+++ THE DATA +++

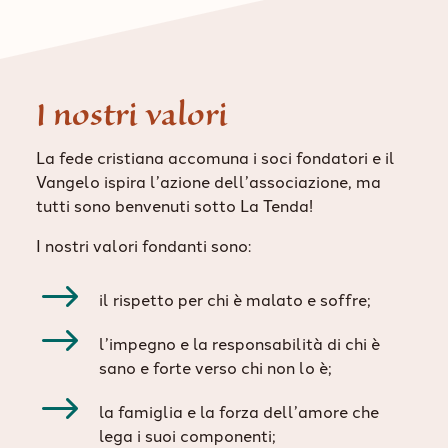
I nostri valori
La fede cristiana accomuna i soci fondatori e il
Vangelo ispira l’azione dell’associazione, ma
tutti sono benvenuti sotto La Tenda!
I nostri valori fondanti sono:
$
il rispetto per chi è malato e soffre;
$
l’impegno e la responsabilità di chi è
sano e forte verso chi non lo è;
$
la famiglia e la forza dell’amore che
lega i suoi componenti;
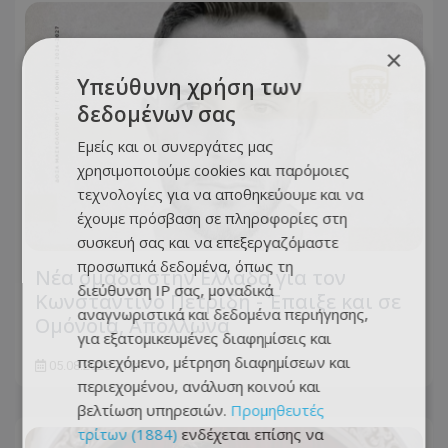
×
Υπεύθυνη χρήση των
δεδομένων σας
Εμείς και οι συνεργάτες μας
χρησιμοποιούμε cookies και παρόμοιες
τεχνολογίες για να αποθηκεύουμε και να
έχουμε πρόσβαση σε πληροφορίες στη
συσκευή σας και να επεξεργαζόμαστε
προσωπικά δεδομένα, όπως τη
Νέα ομάδα στην Ελλάδα για τον
διεύθυνση IP σας, μοναδικά
Κωνσταντίνο Πετρίδη - Έπαιξε και σε
αναγνωριστικά και δεδομένα περιήγησης,
Ομόνοια, Απόλλωνα
για εξατομικευμένες διαφημίσεις και
περιεχόμενο, μέτρηση διαφημίσεων και
05.08.2026 - 17:17
περιεχομένου, ανάλυση κοινού και
βελτίωση υπηρεσιών.
Προμηθευτές
τρίτων (1884)
ενδέχεται επίσης να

+++

### WHAT IS NEEDED
Where does the word "valori" appear in the material above? Copy every line that holds it.

### REPLY
I nostri valori
I nostri valori fondanti sono:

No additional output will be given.